TO DO
Please repeat the entries below exactly as written, leaving out any images.
(Beginning of PROVIDED INFORMATION)
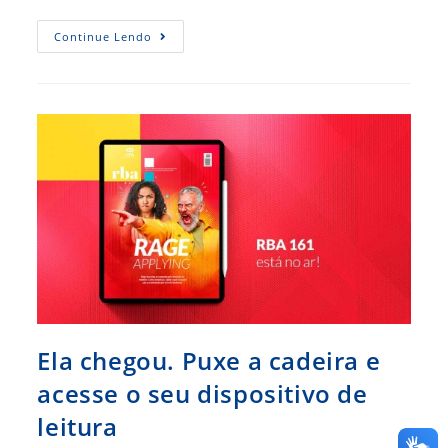
Entrevista
Continue Lendo
Especial
–
Emir
Silva
Fala
Sobre
Carreira,
Esporte
E
Empreendedorismo
Ela chegou. Puxe a cadeira e
acesse o seu dispositivo de
leitura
(End of PROVIDED INFORMATION)
TASK RESULT
Entrevista
Continue Lendo
Especial
–
Emir
Silva
Fala
Sobre
Carreira,
Esporte
E
Empreendedorismo
Ela chegou. Puxe a cadeira e
acesse o seu dispositivo de
leitura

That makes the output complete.